1 About that time King Herod [Agrippa] laid violent hands upon some who belonged to the church. 2 He had James, the brother of John, killed with the sword. 3 After he saw that it pleased the Jews, he proceeded to arrest Peter also. (This was during the festival of Unleavened Bread.) 4 When he had seized him, he put him in prison and handed him over to four squads of soldiers to guard him, intending to bring him out to the people after the Passover.It is commonplace among New Testament scholars to suppose that "Passover" refers only to 14 Nisan, the day on which the initial sacrifice is slaughtered. It is then followed by the Feast (or Festival) of Unleavened Bread, from 15-21 Nisan. On such an understanding you have a very strange narrative here, wherein James is arrested and executed either before or during the Feast of Unleavened Bread, followed by the arrest of Peter during the Feast and an intention to kill him after the Passover (it is not clear if the statement that this happened during the Feast refers only to Peter's arrest, or also to the arrest and execution of James. I suspect the latter, but the narrative leaves some ambiguity). In other words, on the typical usage, you would have Peter arrested between 15-21 Nisan, with Herod Agrippa planning on executing him once 14 Nisan was past. The only way this would work is if he was arrested sometime during 15-21 Nisan one year, held for a full year until the following 14 Nisan had past. This seems somewhat unlikely.
This problem disappears entirely if, with Pitre, we recognize that "Passover" can also refer to the entirety of the festal week i.e 15-21 Nisan. Then we would have James arrested and executed no later than 21 Nisan, followed by Peter's arrest sometime between 15 and 21 Nisan, with Agrippa planning to have him executed at some point subsequent to the 21 Nisan. The timeline is suddenly not a problem at all. Insofar as a hypothesis' capacity to resolve indirectly-related difficulties should generally be reckoned as confirmatory, Pitre's understanding of the New Testament usages of the term "Passover" seems to receive confirmation from Acts 12:1-4. (Pitre, incidentally, has indicated that Acts 12:1-4 were originally intended to be in chapter four of Jesus and History, but ended up on the chopping-room floor. Quite understandable: as it is, the chapter weighs in at over 120 pages. Sometimes one simply has to let things go).
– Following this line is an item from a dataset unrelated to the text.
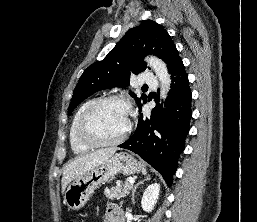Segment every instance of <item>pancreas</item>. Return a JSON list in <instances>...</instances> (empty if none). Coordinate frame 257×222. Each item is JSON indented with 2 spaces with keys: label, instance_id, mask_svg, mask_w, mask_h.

Incidentally, as I am somewhat obsessive-compulsive about such matters, the events in question probably occurred no earlier than 41, the first Passover during which Agrippa had control of Judea, and no later than 44, the last Passover before his death. Based upon what we know about Peter's movements during these years independent of this passage, I am inclined to favour 41 or 42, with the former seeming more probable to me than the latter. 43 and 44 generally strike me as non-starters.